I think it was hard for the Valar to judge Melkor or Souron as none of them could contemplate the nature of evil in much the same way as they did'nt know fear. so how would they know is he was infact redeemed? remember they were there 1st and they couldt learn from others about punishment or any other concept for that matter, they had to kinda 'play it by ear' 
They didnt know about lies either, so if Melkor said he was going to be good from now on, they had no reason to doubt him. They were too perfect.


----------



## baragund (Aug 4, 2005)

Nah! As the Queen of Hearts said in Alice in Wonderland, "OFF WITH HIS HEAD!!!"


----------



## Thorondor_ (Aug 4, 2005)

Well, they couldn't force him to tell the truth anyway ("Osanwe-kenta"):


> The force and restraint that were used upon Melkor by the united power of all the Valar, were not used to extort confession (which was needless); nor to compel him to reveal his thought (which was unlawful, even if not vain).


----------



## Telëlambe (Aug 5, 2005)

If the Valar ever discovered the mind of melkor i think they actually would have thrown away the key. I mean he was the most evil and twisted being ever to exist.


----------



## Thorondor_ (Sep 4, 2005)

Hm, I don't entirely agree (from Osanwe-kenta):
"Melkor had the right to exist, and the right to act and use his powers. Manwe had the authority to rule and to order the world, so far as he could, for the well-being of the Eruhíni; but if Melkor would repent and return to the allegiance of Eru, he must be given his freedom again. He could not be enslaved, or denied his part."


----------



## Telëlambe (Sep 5, 2005)

Hmmm... Yeah i suppose. 
however with great power comes great responsability. Melkor had the greatest responsability to use his power for the glory of Erù. 
Anything concerning the Anuir's rights and morals ect is anserable only to Erù. maybe they didnt have rights, he gave free will to his children.


----------



## Grond (Sep 5, 2005)

Telëlambe said:


> Hmmm... Yeah i suppose.
> however with great power comes great responsability. Melkor had the greatest responsability to use his power for the glory of Erù.
> Anything concerning the Anuir's rights and morals ect is anserable only to Erù. maybe they didnt have rights, he gave free will to his children.

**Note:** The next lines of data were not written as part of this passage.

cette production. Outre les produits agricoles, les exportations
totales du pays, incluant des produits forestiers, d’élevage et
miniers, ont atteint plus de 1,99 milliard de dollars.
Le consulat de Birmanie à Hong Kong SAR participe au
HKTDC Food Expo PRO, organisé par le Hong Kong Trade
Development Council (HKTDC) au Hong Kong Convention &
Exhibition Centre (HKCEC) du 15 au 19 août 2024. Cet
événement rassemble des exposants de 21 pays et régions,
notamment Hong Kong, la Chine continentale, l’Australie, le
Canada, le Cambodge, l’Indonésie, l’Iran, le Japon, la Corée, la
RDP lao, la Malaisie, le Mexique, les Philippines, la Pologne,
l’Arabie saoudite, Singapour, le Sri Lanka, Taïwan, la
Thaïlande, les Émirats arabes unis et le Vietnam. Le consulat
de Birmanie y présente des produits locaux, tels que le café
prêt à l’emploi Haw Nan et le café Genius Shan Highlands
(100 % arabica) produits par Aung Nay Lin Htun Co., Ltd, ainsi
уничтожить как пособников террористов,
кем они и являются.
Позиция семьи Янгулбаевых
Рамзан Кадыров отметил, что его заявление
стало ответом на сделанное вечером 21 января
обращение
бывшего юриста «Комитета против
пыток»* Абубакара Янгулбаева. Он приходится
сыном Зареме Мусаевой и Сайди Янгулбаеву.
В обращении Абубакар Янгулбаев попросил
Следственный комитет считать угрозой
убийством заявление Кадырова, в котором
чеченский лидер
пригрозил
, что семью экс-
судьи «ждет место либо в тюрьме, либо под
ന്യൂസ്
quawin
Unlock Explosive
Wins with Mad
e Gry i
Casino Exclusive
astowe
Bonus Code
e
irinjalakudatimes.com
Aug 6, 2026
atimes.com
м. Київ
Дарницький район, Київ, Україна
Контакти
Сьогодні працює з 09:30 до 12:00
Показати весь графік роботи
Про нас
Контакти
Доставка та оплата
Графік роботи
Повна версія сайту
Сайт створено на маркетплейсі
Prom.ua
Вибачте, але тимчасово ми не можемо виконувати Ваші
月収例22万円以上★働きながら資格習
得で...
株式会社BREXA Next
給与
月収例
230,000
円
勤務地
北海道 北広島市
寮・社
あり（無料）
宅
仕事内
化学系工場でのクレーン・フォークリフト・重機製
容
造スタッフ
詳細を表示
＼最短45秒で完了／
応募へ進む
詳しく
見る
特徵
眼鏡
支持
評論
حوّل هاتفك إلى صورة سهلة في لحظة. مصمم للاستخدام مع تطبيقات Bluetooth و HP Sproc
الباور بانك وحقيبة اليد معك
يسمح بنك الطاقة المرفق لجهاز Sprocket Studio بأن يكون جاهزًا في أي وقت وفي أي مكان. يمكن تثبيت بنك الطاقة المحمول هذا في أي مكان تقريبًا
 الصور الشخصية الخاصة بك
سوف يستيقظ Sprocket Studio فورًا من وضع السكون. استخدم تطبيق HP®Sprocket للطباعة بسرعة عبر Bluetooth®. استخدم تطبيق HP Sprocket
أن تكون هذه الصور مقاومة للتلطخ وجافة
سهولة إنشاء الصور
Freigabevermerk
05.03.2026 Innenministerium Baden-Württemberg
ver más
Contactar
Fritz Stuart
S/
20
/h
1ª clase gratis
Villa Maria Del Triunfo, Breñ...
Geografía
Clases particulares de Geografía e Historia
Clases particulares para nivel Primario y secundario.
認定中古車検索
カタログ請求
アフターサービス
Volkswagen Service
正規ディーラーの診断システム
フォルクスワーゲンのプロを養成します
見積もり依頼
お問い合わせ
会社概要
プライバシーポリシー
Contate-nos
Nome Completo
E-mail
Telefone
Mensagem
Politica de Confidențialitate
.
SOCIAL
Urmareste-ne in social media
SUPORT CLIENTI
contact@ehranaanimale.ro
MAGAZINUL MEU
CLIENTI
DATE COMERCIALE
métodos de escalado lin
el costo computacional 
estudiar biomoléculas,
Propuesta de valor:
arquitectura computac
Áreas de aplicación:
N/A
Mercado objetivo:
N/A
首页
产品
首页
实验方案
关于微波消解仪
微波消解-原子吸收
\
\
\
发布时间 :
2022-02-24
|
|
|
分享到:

I don't have my books with me right now but I can tell you that somwhere in the works it states that the Valar were more easily deceived because they had no real perception of what evil was all about. And, they were only as foresighted as Eru would let them be. Remember that the fabric of history was woven with the Music of the Ainur and it was Eru who was the Conductor and not Melkor. The many movements of his great work were of his design and not Melkor's. Like Tolkien, Eru could have written any tune he desired.

Cheers,

grond


----------



## Telëlambe (Sep 5, 2005)

Erù only provided a theme, the chior provided the notes, and the details. The great song only provides guidlines for the worlds being, ultimatly they are left to themselves. 
A conductor does not play in the band. 

I do agree with the bit about the Valar not being able to perceive the notion of evil (being so pure and all)


----------



## Grond (Sep 5, 2005)

Telëlambe said:


> Erù only provided a theme, the chior provided the notes, and the details. The great song only provides guidlines for the worlds being, ultimatly they are left to themselves.
> A conductor does not play in the band.
> 
> I do agree with the bit about the Valar not being able to perceive the notion of evil (being so pure and all)





Silmarillion said:


> Then Ilúvatar spoke, and he said: 'Mighty are the Ainur, and mightiest among them is Melkor; but that he may know, and all the Ainur, that I am Ilúvatar, those things that ye have sung, I will show them forth, that ye may see what ye have done. And thou, Melkor, shalt see that no theme may be played that hath not its uttermost source in me, nor can any alter the music in my despite. For he that attempteth this shall prove but mine instrument in the devising of things more wonderful, which he himself hath not imagined.'


Eru was also the composer. Each Ainu was given lattitude to "interpret" his part but Eru controlled the theme. Of course, we can argue this all day since it falls right into the preordination or free will line of thought.

Cheers,

grond


----------